Under the new law, “cities and counties across Texas will have to rely on the state’s part-time Legislature, which meets for only 140 days every two years, to address various issues and problems of local concern,” Adrian Shelley, Texas director for public interest advocacy group Public Citizen, said in a statement.

Spilman of the NFIB has argued the law was necessary to rein in out-of-control municipal governments.

The long campaign for the legislation that became H.B. 2127 began in 2018, when Dallas, Austin and San Antonio passed ordinances requiring employers to offer paid sick leave.

Those laws were later shot down by state and federal courts as a violation of state bans on raising the minimum wage above the federal standard.

But the ordinances would have given city governments subpoena power to investigate potential violations — powers which worried the NFIB, Spilman said in an April statement.

“I just don’t know why a city ordinance would have something in there like that. That’s very frightening to a small business owner, with no compliance officers.”

The need for the legislation was urgent, she added at the time. “You go another two years without this protection — we just don’t know what cities might propose next.”

Opponents, meanwhile, argue the bill would present challenges to businesses because its scope is so broad as to make it impossible to say how far it will reach.

“If there is one thing businesses hate it is uncertainty,” Houston city attorney Collyn Peddie wrote in an April statement.

“Because 2127 barely attempts to define the fields that it purports to preempt, [self-governing] cities will not know what laws to enforce and, more important, businesses will not know what laws to obey,” Peddie continued.

Another source of concern for bill opponents is the method of enforcement, which — as in the case of the state’s “bounty” abortion ban — would occur through lawsuits.

The bill would authorize “any person who has sustained an injury in fact, actual or treated” to sue cities and counties for passing ordinances in areas now officially under the domain of the state.

Winners of such suits would get damages and attorney’s fees covered.

Whenever cities pass big ordinances, “people get clever in their lawsuits to challenge anything they don’t like,” said Alter, the Austin councilor.

“And because the bill is so broad there are a lot of opportunities for people to poke holes in any bills the city passes.”

The NFIB’s position is that the newly preempted powers aren’t being taken away from cities: They’re ones the cities never had to start with, as Spilman explained to The Hill.

The legislation’s GOP sponsors agree. “It’s a ‘stay in your lane’ bill,” Rep.

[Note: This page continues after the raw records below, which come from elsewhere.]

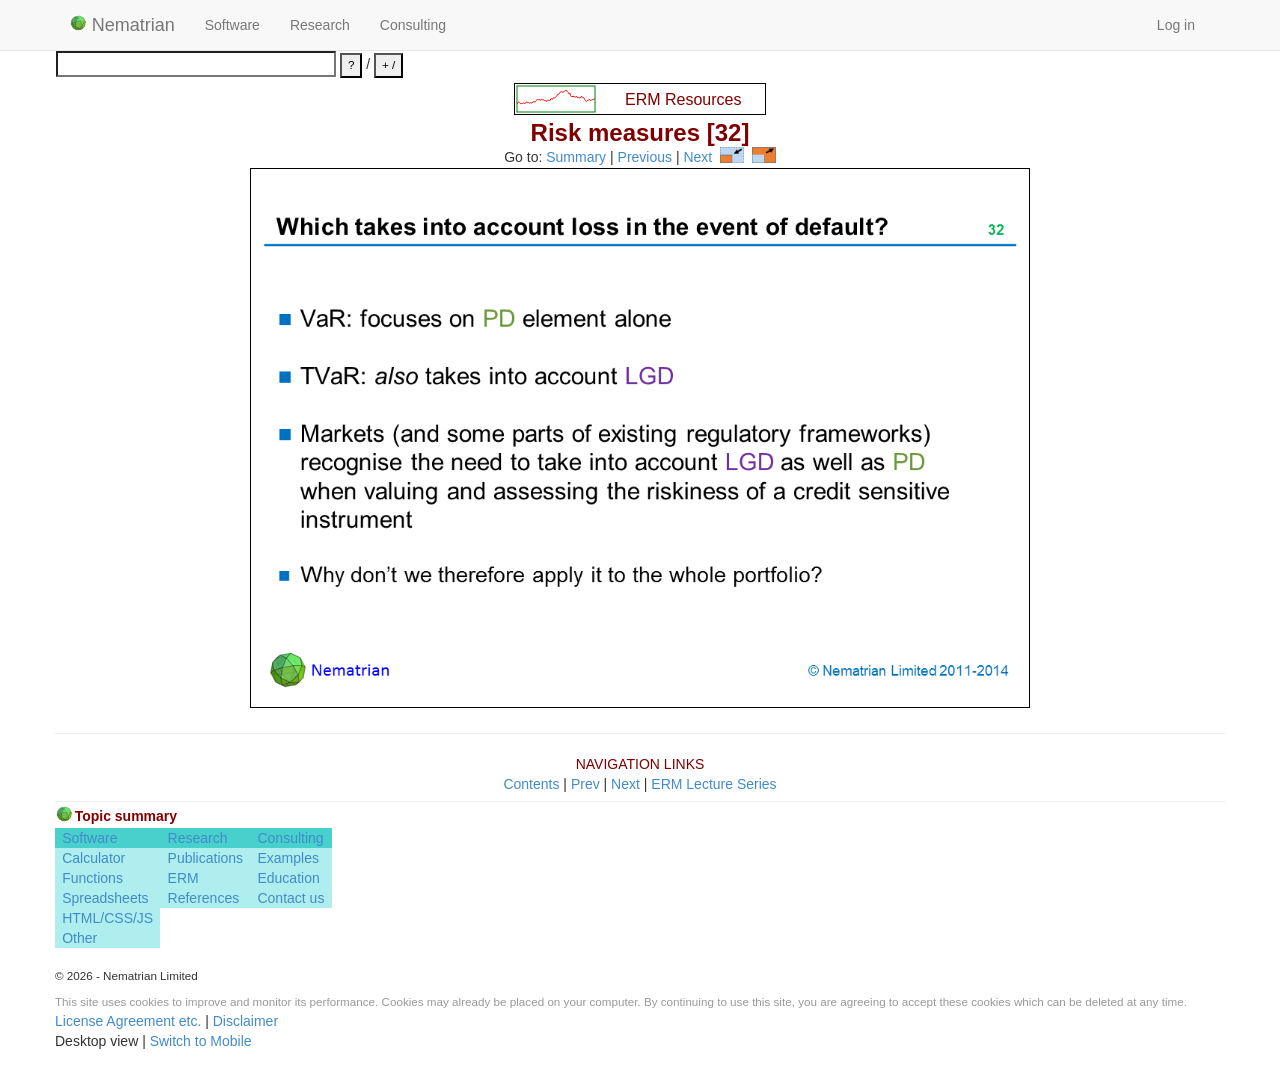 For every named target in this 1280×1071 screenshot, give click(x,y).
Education (288, 878)
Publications (206, 858)
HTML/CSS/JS (107, 918)
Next (697, 158)
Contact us (290, 898)
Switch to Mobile (201, 1041)
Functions (92, 878)
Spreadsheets (105, 898)
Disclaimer (245, 1021)
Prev (585, 784)
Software (232, 25)
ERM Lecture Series (713, 784)
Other (79, 938)
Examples (287, 858)
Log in (1176, 25)
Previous (645, 158)
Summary (576, 158)
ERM (183, 878)
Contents (531, 784)
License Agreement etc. (128, 1021)
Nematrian (122, 25)
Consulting (413, 25)
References (204, 898)
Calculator (93, 858)
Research (320, 25) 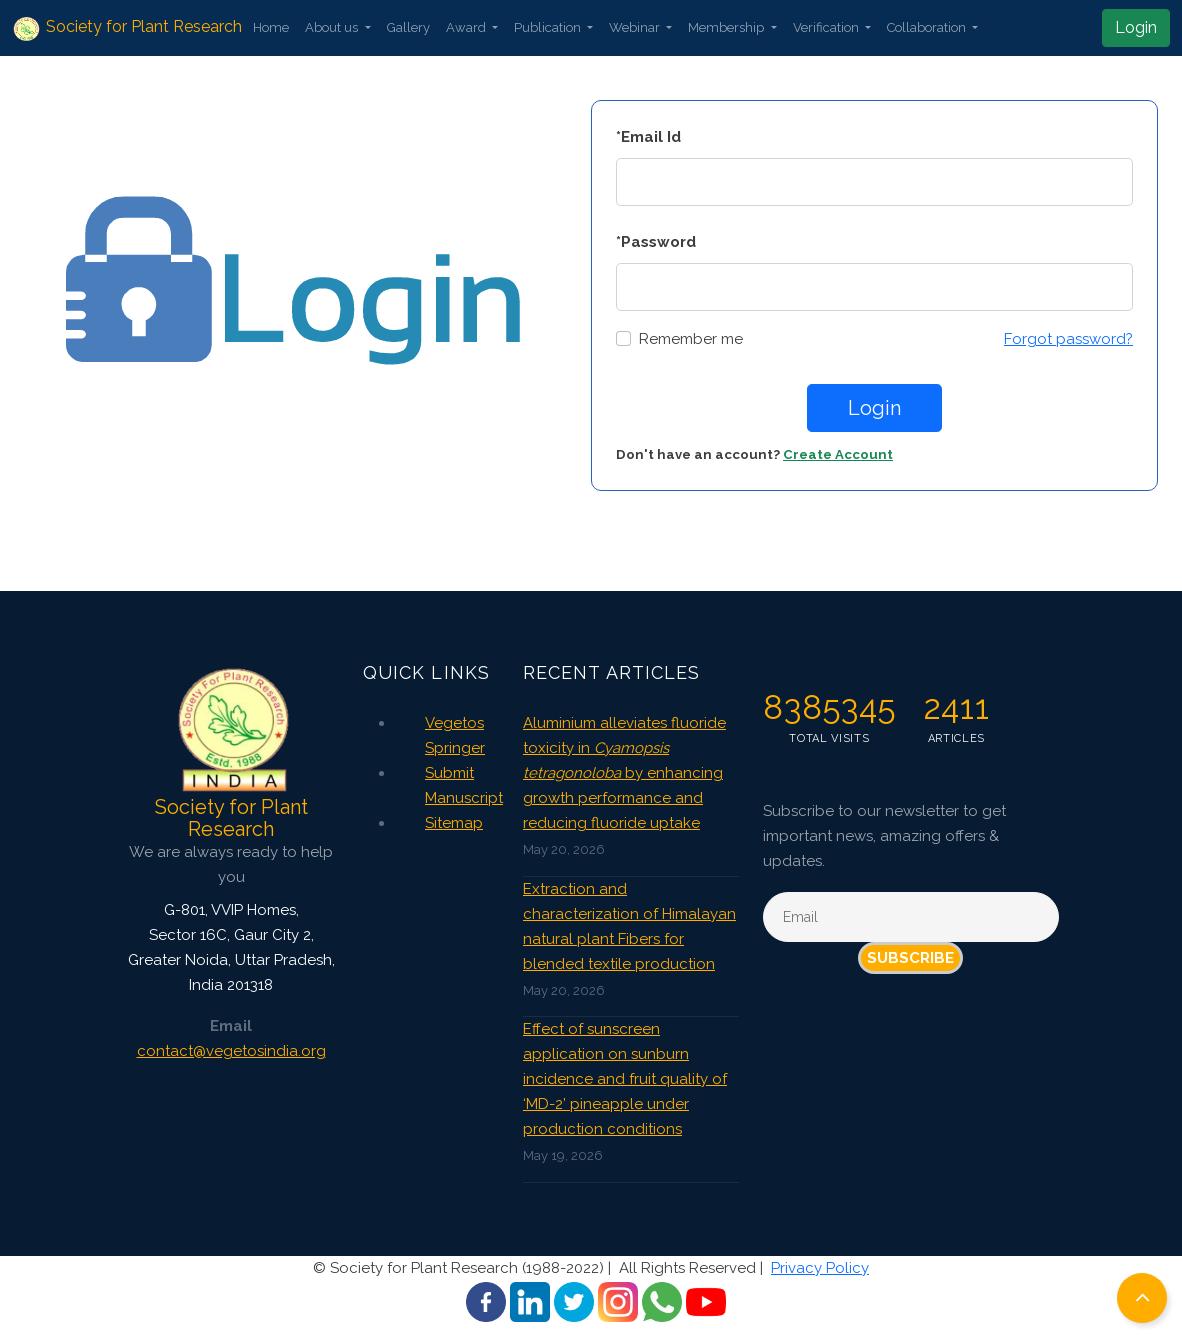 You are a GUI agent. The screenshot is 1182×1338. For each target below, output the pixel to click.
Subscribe (910, 958)
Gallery (408, 27)
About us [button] (333, 27)
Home (271, 27)
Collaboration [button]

Dustin Burrows (R) said at a February event hosted by the NFIB. “If you’re a city, do your core functions. If you’re a county, do your core functions.”

Burrows has dismissed critics of the bill as “taxpayer-funded lobbyists” who he told the Texas Tribune in March were “out in full force trying to undermine this effort.”

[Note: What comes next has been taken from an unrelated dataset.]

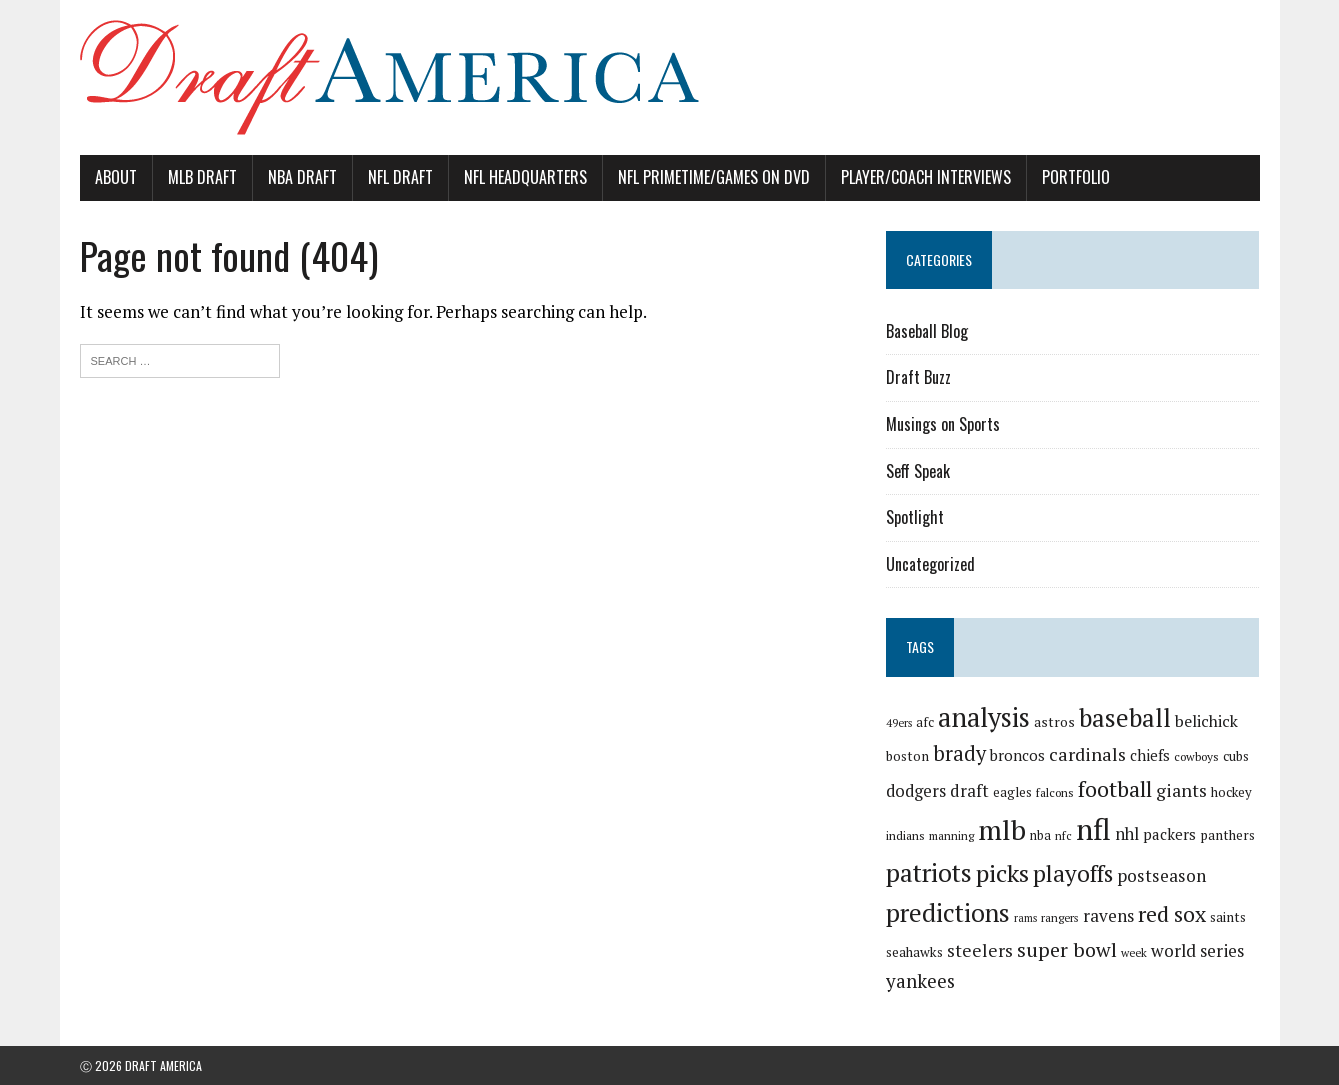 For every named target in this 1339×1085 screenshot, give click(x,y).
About (116, 177)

In those remarks, Burrows took a tack familiar from statehouse Republican messaging nationwide.

Groups opposing the bills, he added, “are beholden to special interest groups who cannot get their liberal agenda through at the statehouse, so they go to city halls across the State, creating a patchwork of unnecessary and anti-business ordinances.”

But bill opponents argued that local laws are a patchwork because local conditions are, too.

“Lawmakers who voted for this must explain to their constituents why they gave away local authority to lawmakers hundreds of miles away in Austin who may have never even set foot in their community,” said Adrian Shelley, Texas director of advocacy group Public Citizen.

Eckhardt, the state senator from Bastrop, argued the legislation “obliterates the local balancing of interests that creates the distinct local flavor from Lubbock to Houston, Laredo to Texarkana.”

Bills like House Bill 2127 “excuse the Texas legislature from leading,” she added.

“We are wasting our precious 140 days — when we could be doing statewide health, education, justice and prosperity policies — barging into bedrooms, locker rooms, boardrooms examining rooms and now city council meetings.”